Merge K Sorted Linked Lists [Solution]

Solution 1 (using a min-heap)

Here’s a Python implementation of the merge_k_sorted_lists function using a min-heap:

import heapq
from typing import List

class ListNode:
    def __init__(self, val=0, next=None):
        self.val = val
        self.next = next

def merge_k_sorted_lists(lists: List[ListNode]) -> ListNode:
    # Create a min-heap to store the elements along with their indices (value, index, node)
    min_heap = [(node.val, i, node) for i, node in enumerate(lists) if node]
    heapq.heapify(min_heap)

    # Create a dummy node to build the merged sorted list
    dummy = ListNode()
    current = dummy

    while min_heap:
        val, i, node = heapq.heappop(min_heap)
        current.next = node
        current = current.next

        # Move to the next node in the same list
        if node.next:
            heapq.heappush(min_heap, (node.next.val, i, node.next))

    return dummy.next

# Example usage:
# Create sorted linked lists: 1 -> 4 -> 5, 1 -> 3 -> 4, 2 -> 6
list1 = ListNode(1, ListNode(4, ListNode(5)))
list2 = ListNode(1, ListNode(3, ListNode(4)))
list3 = ListNode(2, ListNode(6))

result = merge_k_sorted_lists([list1, list2, list3])

# Display the merged sorted list: 1 -> 1 -> 2 -> 3 -> 4 -> 4 -> 5 -> 6
while result:
    print(result.val, end=" -> ")
    result = result.next
print("None")

This solution uses a min-heap to efficiently select the smallest element among the heads of the linked lists.
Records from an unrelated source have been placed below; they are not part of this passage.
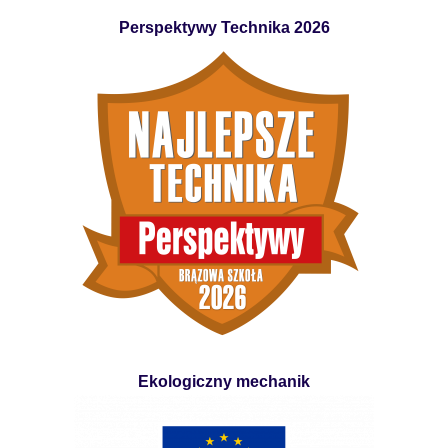
Perspektywy Technika 2026
Ekologiczny mechanik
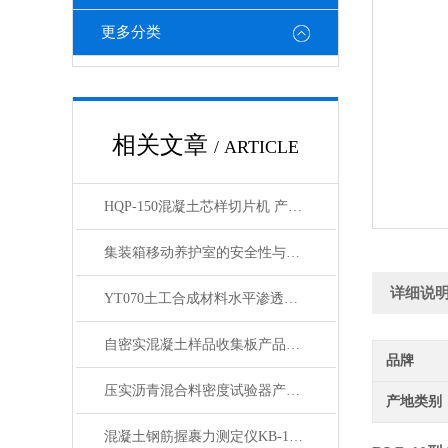
更多分类
相关文章
/ ARTICLE
HQP-150混凝土芯样切片机 产品展示
集装箱移动养护室的安全性与防护设施分析
详细说
YT070土工合成材料水平渗透仪产品展示
自密实混凝土样品收集板产品展示
品牌
压实沥青混合料密度试验器产品展示
产地类别
混凝土钢筋握裹力测定仪KB-150型产品展示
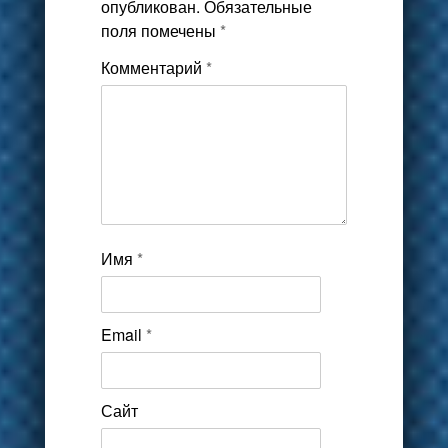
опубликован.
Обязательные
поля помечены
*
Комментарий
*
Имя
*
Email
*
Сайт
We iteratively pop the smallest element from the heap, append it to the merged list, and move the corresponding list’s head to the next node.

Time Complexity:

The time complexity is O(N * log(k)), where N is the total number of elements in all linked lists, and k is the number of linked lists.

Space Complexity:

The space complexity is O(k) due to the min-heap.
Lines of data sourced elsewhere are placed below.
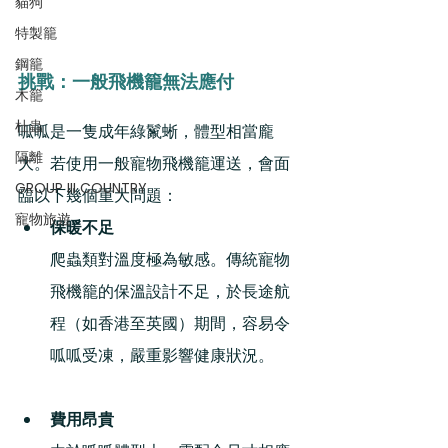
貓狗
特製籠
鋼籠
挑戰：一般飛機籠無法應付
木籠
杜蟲
呱呱是一隻成年綠鬣蜥，體型相當龐
隔離
大。若使用一般寵物飛機籠運送，會面
GROUP III COUNTRY
臨以下幾個重大問題：
寵物旅遊
保暖不足
爬蟲類對溫度極為敏感。傳統寵物
飛機籠的保溫設計不足，於長途航
程（如香港至英國）期間，容易令
呱呱受凍，嚴重影響健康狀況。
費用昂貴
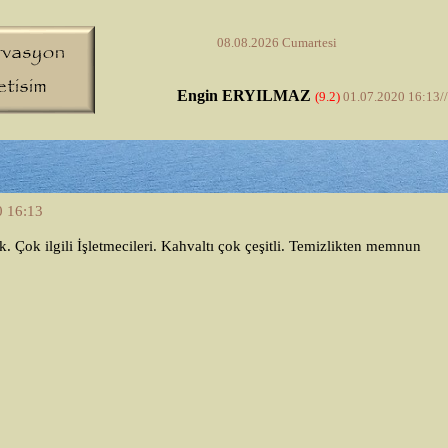
08.08.2026 Cumartesi
Engin ERYILMAZ
(9.2)
01.07.2020 16:13//Istanbul
2019 Sen
0 16:13
. Çok ilgili İşletmecileri. Kahvaltı çok çeşitli. Temizlikten memnun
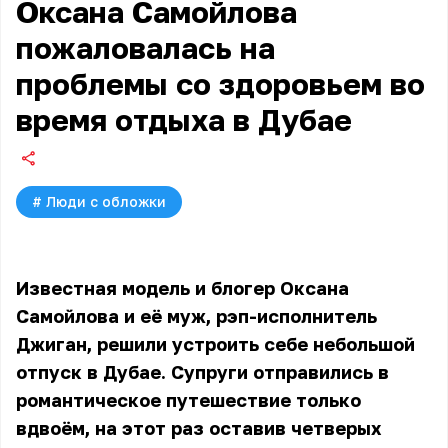
Оксана Самойлова
пожаловалась на
проблемы со здоровьем во
время отдыха в Дубае
#
Люди с обложки
Известная модель и блогер Оксана
Самойлова и её муж, рэп-исполнитель
Джиган, решили устроить себе небольшой
отпуск в Дубае. Супруги отправились в
романтическое путешествие только
вдвоём, на этот раз оставив четверых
Solution 2 (without using a heap)

Here’s a Python implementation of the merge_k_sorted_lists function without using a heap:

class ListNode:
    def __init__(self, val=0, next=None):
        self.val = val
        self.next = next

def merge_two_lists(l1: ListNode, l2: ListNode) -> ListNode:
    dummy = ListNode()
    current = dummy

    while l1 and l2:
        if l1.val < l2.val:
            current.next = l1
            l1 = l1.next
        else:
            current.next = l2
            l2 = l2.next
        current = current.next

    current.next = l1 or l2

    return dummy.next

def merge_k_sorted_lists(lists: List[ListNode]) -> ListNode:
    if not lists:
        return None

    while len(lists) > 1:
        merged_lists = []

        for i in range(0, len(lists), 2):
            l1 = lists[i]
            l2 = lists[i + 1] if i + 1 < len(lists) else None
            merged_lists.append(merge_two_lists(l1, l2))
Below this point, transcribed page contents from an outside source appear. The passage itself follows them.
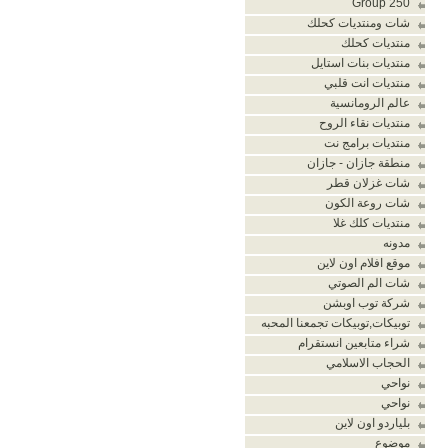
Group 250
شات ومنتديات كحلك
منتديات كحلك
منتديات بنات استايل
منتديات انت قلبي
عالم الرومانسية
منتديات نقاء الروح
منتديات برامج نت
منطقة جازان - جازان
شات غزلان قطر
شات روعة الكون
منتديات كلك غلا
مدونه
موقع افلام اون لاين
شات الم الصوتي
شركة توب اوبشن
توبيكات,توبيكات تجمعنا المحبه
شراء متابعين انستقرام
الحجاب الاسلامي
نواحي
نواحي
بلياردو اون لاين
موضوع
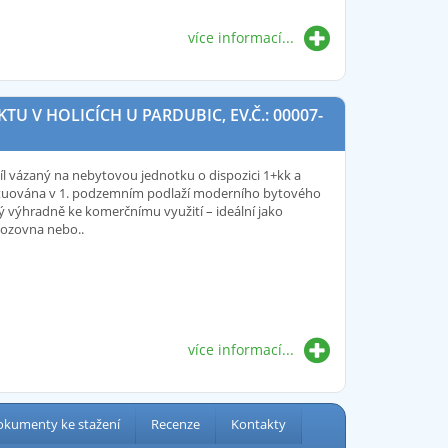
více informací...
 V HOLICÍCH U PARDUBIC, EV.Č.: 00007-
íl vázaný na nebytovou jednotku o dispozici 1+kk a
situována v 1. podzemním podlaží moderního bytového
ý výhradně ke komerčnímu využití – ideální jako
vozovna nebo..
více informací...
kumenty ke stažení
Recenze
Kontakty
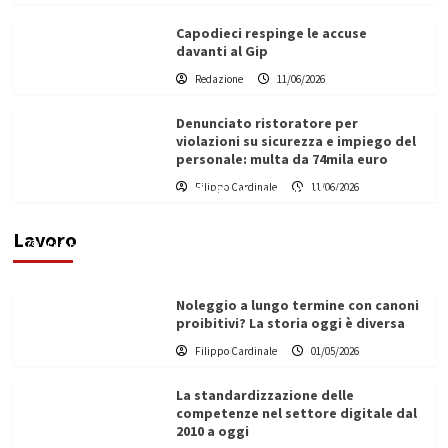
Capodieci respinge le accuse
davanti al Gip
Redazione
11/06/2026
Denunciato ristoratore per
violazioni su sicurezza e impiego del
personale: multa da 74mila euro
Filippo Cardinale
11/06/2026
Vino in Italia: il giro d’affari contribuisce
all’1,1% del PIL nazionale
Lavoro
Filippo Cardinale
25/05/2026
Noleggio a lungo termine con canoni
proibitivi? La storia oggi è diversa
Filippo Cardinale
01/05/2026
La standardizzazione delle
competenze nel settore digitale dal
2010 a oggi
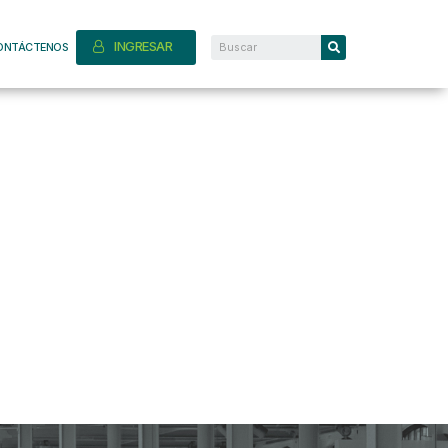
INGRESAR
ONTÁCTENOS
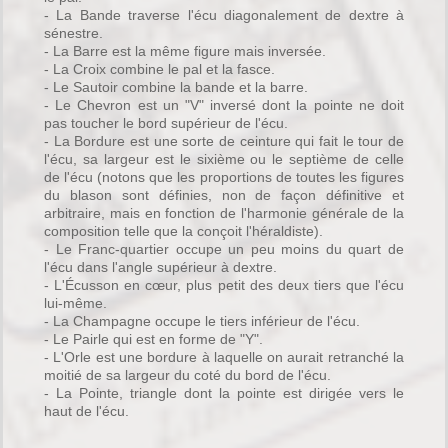
- La Bande traverse l'écu diagonalement de dextre à
sénestre.
- La Barre est la même figure mais inversée.
- La Croix combine le pal et la fasce.
- Le Sautoir combine la bande et la barre.
- Le Chevron est un "V" inversé dont la pointe ne doit
pas toucher le bord supérieur de l'écu.
- La Bordure est une sorte de ceinture qui fait le tour de
l'écu, sa largeur est le sixième ou le septième de celle
de l'écu (notons que les proportions de toutes les figures
du blason sont définies, non de façon définitive et
arbitraire, mais en fonction de l'harmonie générale de la
composition telle que la conçoit l'héraldiste).
- Le Franc-quartier occupe un peu moins du quart de
l'écu dans l'angle supérieur à dextre.
- L'Écusson en cœur, plus petit des deux tiers que l'écu
lui-même.
- La Champagne occupe le tiers inférieur de l'écu.
- Le Pairle qui est en forme de "Y".
- L'Orle est une bordure à laquelle on aurait retranché la
moitié de sa largeur du coté du bord de l'écu.
- La Pointe, triangle dont la pointe est dirigée vers le
haut de l'écu.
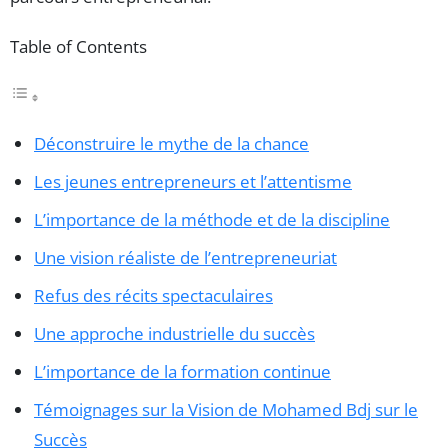
Table of Contents
Déconstruire le mythe de la chance
Les jeunes entrepreneurs et l’attentisme
L’importance de la méthode et de la discipline
Une vision réaliste de l’entrepreneuriat
Refus des récits spectaculaires
Une approche industrielle du succès
L’importance de la formation continue
Témoignages sur la Vision de Mohamed Bdj sur le
Succès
        lists = merged_lists

    return lists[0] if lists else None

# Example usage:
# Create linked lists: 1 -> 4 -> 5, 1 -> 3 -> 4, 2 -> 6
list1 = ListNode(1, ListNode(4, ListNode(5)))
list2 = ListNode(1, ListNode(3, ListNode(4)))
list3 = ListNode(2, ListNode(6))

result = merge_k_sorted_lists([list1, list2, list3])

# Display the merged sorted list: 1 -> 1 -> 2 -> 3 -> 4 -> 4 -> 5 -> 6
current = result
while current:
    print(current.val, end=" -> ")
    current = current.next
print("None")

In this solution, we repeatedly merge pairs of linked lists until only one linked list remains. The merge_two_lists function is used to merge two sorted linked lists.

Time Complexity:

The time complexity is O(N * log(k)), where N is the total number of nodes in all linked lists, and k is the number of linked lists.

Here’s a breakdown of the time complexity:

1. Merging Pairs Logarithmically:
   • In each iteration, we merge pairs of linked lists.
   • In the first iteration, we merge k/2 pairs, in the second iteration, k/4 pairs, and so on.
   • The number of iterations required to reduce k to 1 is log(k) due to the logarithmic nature of the merging process.
2. Merging Two Lists:
   • The merge_two_lists function takes O(N) time, where N is the total number of nodes in the two lists being merged.
   • In the worst case, we have to merge all nodes in a single iteration, resulting in O(N) time complexity for each merge operation.
3. Total Time Complexity:
   • The total number of merge operations is proportional to the logarithm of the number of linked lists, which is log(k).
   • Each merge operation takes O(N) time.
   • Therefore, the overall time complexity is O(N * log(k)).

It’s important to note that this time complexity is an improvement over a naive approach that would involve merging all linked lists one by one, resulting in a time complexity of O(N * k). The provided solution exploits the sorted order of the input lists to efficiently merge them logarithmically.

Space Complexity:

The space complexity is O(1).